Posted on 04/06/2003 12:39:35 PM PDT by upchuck

[April 3, 2003 evote.com] Everything anyone ever liked or disliked about George W. Bush was on display last week when the president, standing along side British Prime Minister Tony Blair, took questions in a rare press conference at Camp David.

When asked about the length of the war in Iraq, Bush gave a terse response. “However long it takes to win,” he said.

“It could take months?” the reporter pressed.

“However long it takes,” Bush said brusquely. “However long it takes. That’s the answer to your question and that’s what you’ve got to know. It isn’t a matter of timetable, it’s a matter of victory.”

His British counterpart Blair then proceeded to render what was literally a 500-word response to a similar question, ticking off, in extended sequence, the role of the United Nations, the oil-for-food program, the pressure from the media, the security of Iraqi oil installations, the safety of Iraqi civilian population – everything save a weather report for Greater Baghdad and Vicinity.

To which the president said: “I have nothing more to add to that.”

Bush and Blair that day formed a pairing as unlikely and as oddball as Clint Eastwood and Hugh Grant teaming up for a Jerry Bruckheimer summer popcorn flick. Blair, with his exhaustive eloquence, sounds like the British actor gene-spliced, perhaps, with former president Bill Clinton (albeit a more dour version of both). Bush, on the other hand, is all Eastwood, the iconic presence of the actor’s Spaghetti Western and Dirty Harry period. Steely eyes, pointed chin, terse sound bites. It has been that way since long before Bush gave the order two weeks ago to attack Iraq. In that time, Bush has appeared before the American public only briefly, and even then, he seemed unburdened with the need to explain himself, detail his motives or elaborate upon his inner thoughts.

This is, of course, no departure from Bush’s leadership style since the day he assumed the presidency. Bush has always taken pride in his image as the CEO-president, a smartly dressed executive who lives by synchronized watch and day planner, who delegates tasks where appropriate, and who works out regularly, eats right and gets plenty of bed rest.

But this is not business as usual. It’s a time of war. Despite that, the White House has been eager to portray the president as a man who doesn’t alter his management style to fit the situation. The guiding template is still operative. The campaign to cast Bush as a leader unchanged by the dramatic events of the past few weeks perhaps reached its apex when White House Press Secretary Ari Fleischer claimed Bush didn’t even bother to watch news footage of U.S. and British planes bombing Baghdad.

Bush Unphased By Media Coverage

“The President may occasionally turn on the TV, but that's not how he gets his news or his information,” Fleischer told reporters.

Fleischer’s message was that this was a president who didn’t agonize about news coverage, who wasn’t swayed by titanic urban explosions or reports of civilian casualties. That, instead, this was an executive who believed in a plan, and who was content to allow it to unfold. Bush reinforced that image when he left the White House for a weekend at Camp David a few days after the attack on Iraq began.

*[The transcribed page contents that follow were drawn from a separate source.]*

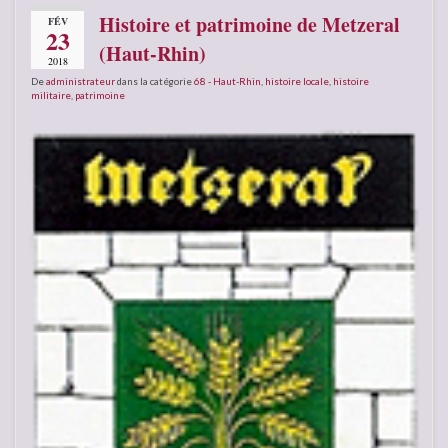
Histoire et patrimoine de Metzeral
FÉV
23
(Haut-Rhin)
2018
De
administrateur
dans la catégorie
68 - Haut-Rhin
,
histoire locale
,
histoire
militaire
,
patrimoine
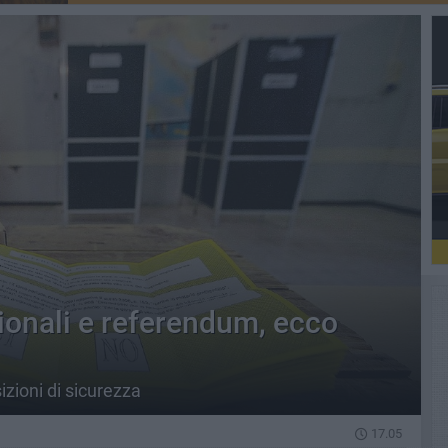
egionali e referendum, ecco
zioni di sicurezza
17.05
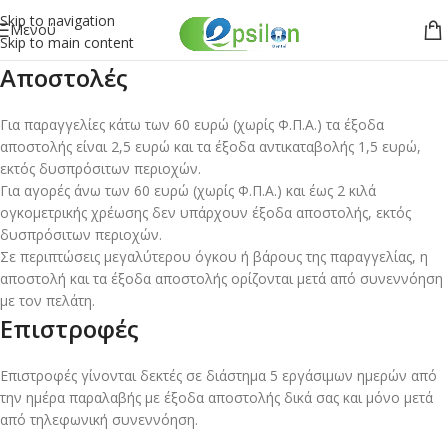
Skip to navigation
Μενού
Skip to main content
Αποστολές
Για παραγγελίες κάτω των 60 ευρώ (χωρίς Φ.Π.Α.) τα έξοδα
αποστολής είναι 2,5 ευρώ και τα έξοδα αντικαταβολής 1,5 ευρώ,
εκτός δυσπρόσιτων περιοχών.
Για αγορές άνω των 60 ευρώ (χωρίς Φ.Π.Α.) και έως 2 κιλά
ογκομετρικής χρέωσης δεν υπάρχουν έξοδα αποστολής, εκτός
δυσπρόσιτων περιοχών.
Σε περιπτώσεις μεγαλύτερου όγκου ή βάρους της παραγγελίας, η
αποστολή και τα έξοδα αποστολής ορίζονται μετά από συνεννόηση
με τον πελάτη.
Επιστροφές
Επιστροφές γίνονται δεκτές σε διάστημα 5 εργάσιμων ημερών από
την ημέρα παραλαβής με έξοδα αποστολής δικά σας και μόνο μετά
από τηλεφωνική συνεννόηση.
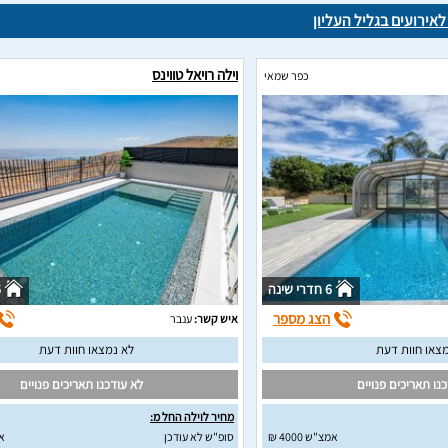
לאירועים בגליל העליון
וילה רויאל טווינס
כפר שמאי
6 חדרי שינה
6
הצג מספר
איש קשר:
ענבר
צאו חוות דעת
לא נמצאו חוות דעת
נו תאריכים פנויים
לא עודכנו תאריכים פנויים
מחיר לוילה החל מ:
אמצ"ש 4000 ₪
סופ"ש לא עודכן
א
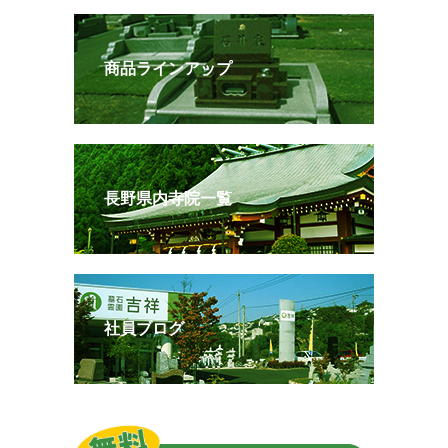
商品ラインアップ
長野県内寺院一覧
社員ブログ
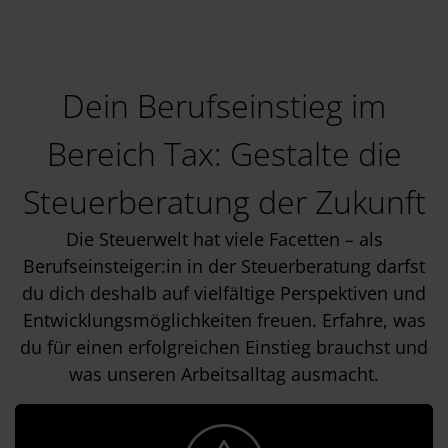
Dein Berufseinstieg im
Bereich Tax: Gestalte die
Steuerberatung der Zukunft
Die Steuerwelt hat viele Facetten – als
Berufseinsteiger:in in der Steuerberatung darfst
du dich deshalb auf vielfältige Perspektiven und
Entwicklungsmöglichkeiten freuen. Erfahre, was
du für einen erfolgreichen Einstieg brauchst und
was unseren Arbeitsalltag ausmacht.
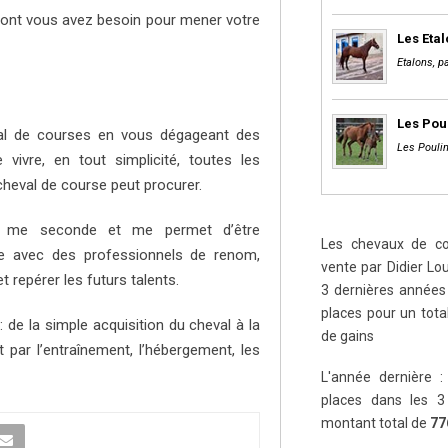
 dont vous avez besoin pour mener votre
Les Eta
Etalons, pa
Les Pou
val de courses en vous dégageant des
Les Poulin
 vivre, en tout simplicité, toutes les
 cheval de course peut procurer.
ui me seconde et me permet d’être
Les chevaux de cou
nte avec des professionnels de renom,
vente par Didier Lou
t repérer les futurs talents.
3 dernières années 
places pour un tot
de la simple acquisition du cheval à la
de gains
par l’entraînement, l’hébergement, les
L'année dernière :
places dans les 3
montant total de
77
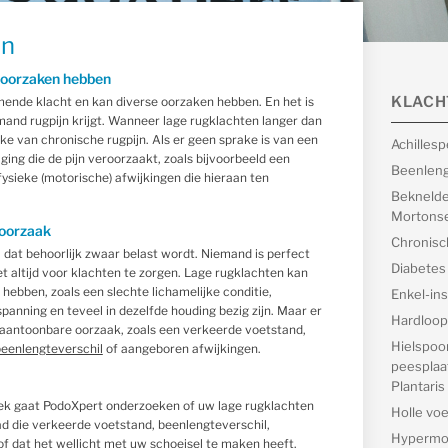
en
 oorzaken hebben
KLACH
mende klacht en kan diverse oorzaken hebben. En het is
iemand rugpijn krijgt. Wanneer lage rugklachten langer dan
e van chronische rugpijn. Als er geen sprake is van een
Achilles
ing die de pijn veroorzaakt, zoals bijvoorbeeld een
Beenleng
 fysieke (motorische) afwijkingen die hieraan ten
Beknelde
Mortonse
 oorzaak
Chronisc
 dat behoorlijk zwaar belast wordt. Niemand is perfect
Diabetes
t altijd voor klachten te zorgen. Lage rugklachten kan
 hebben, zoals een slechte lichamelijke conditie,
Enkel-inst
spanning en teveel in dezelfde houding bezig zijn. Maar er
Hardloop
t aantoonbare oorzaak, zoals een verkeerde voetstand,
Hielspoor
eenlengteverschil
of aangeboren afwijkingen.
peesplaat
Plantaris
rek gaat PodoXpert onderzoeken of uw lage rugklachten
Holle voe
d die verkeerde voetstand, beenlengteverschil,
Hypermob
of dat het wellicht met uw schoeisel te maken heeft.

“He was saying, `I’m not going to be preoccupied by all of this,’” says DePaul University political science professor Michael Mezey, an expert on the presidency. “He was saying that he wasn’t going to respond to what some television commentator might say. This was a way of saying that we know what we’re doing.”

Indeed, the White House has endeavored make sure that Bush does not become the face of this war in the way Lyndon Johnson came to embody the quagmire in Vietnam or the manner in which Jimmy Carter ultimately became transformed into a figure of impotence in face of the Iranian hostage crisis. LBJ stayed up all hours, fretting over the war in Vietnam and micromanaging military decisions. Carter, in effect, became a hostage himself, rarely leaving the White House. The image became so entrenched in the public’s mind that when two U.S. helicopters collided in the desert on an failed rescue attempt, it was if Carter had been piloting both of them.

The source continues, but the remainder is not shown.